→ Task item
The required output is the line containing "média de 2,08 gols por jogo. A Seleção tam" followed by each line through the end of the data below, repeated exactly and with nothing added.

(Saved data entries)
• • • •

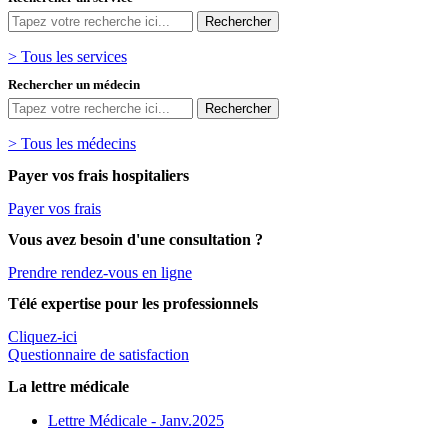
> Tous les services
Rechercher un médecin
> Tous les médecins
Payer vos frais hospitaliers
Payer vos frais
Vous avez besoin d'une consultation ?
Prendre rendez-vous en ligne
Télé expertise pour les professionnels
Cliquez-ici
Questionnaire de satisfaction
La lettre médicale
Lettre Médicale - Janv.2025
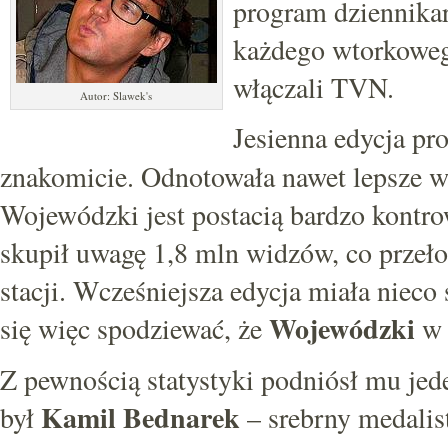
program dziennikar
każdego wtorkowego
włączali TVN.
Autor: Slawek's
Jesienna edycja pr
znakomicie. Odnotowała nawet lepsze w
Wojewódzki jest postacią bardzo kontrow
skupił uwagę 1,8 mln widzów, co przeło
stacji. Wcześniejsza edycja miała niec
Wojewódzki
się więc spodziewać, że
w 
Z pewnością statystyki podniósł mu je
Kamil Bednarek
był
– srebrny medalis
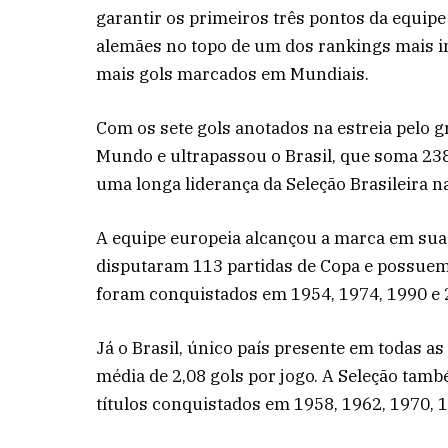
garantir os primeiros três pontos da equi
alemães no topo de um dos rankings mais im
mais gols marcados em Mundiais.
Com os sete gols anotados na estreia pelo 
Mundo e ultrapassou o Brasil, que soma 238
uma longa liderança da Seleção Brasileira na
A equipe europeia alcançou a marca em sua 2
disputaram 113 partidas de Copa e possuem 
foram conquistados em 1954, 1974, 1990 e 
Já o Brasil, único país presente em todas a
média de 2,08 gols por jogo. A Seleção tam
títulos conquistados em 1958, 1962, 1970,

• • • •

→ Solution for this task
média de 2,08 gols por jogo. A Seleção tam
títulos conquistados em 1958, 1962, 1970,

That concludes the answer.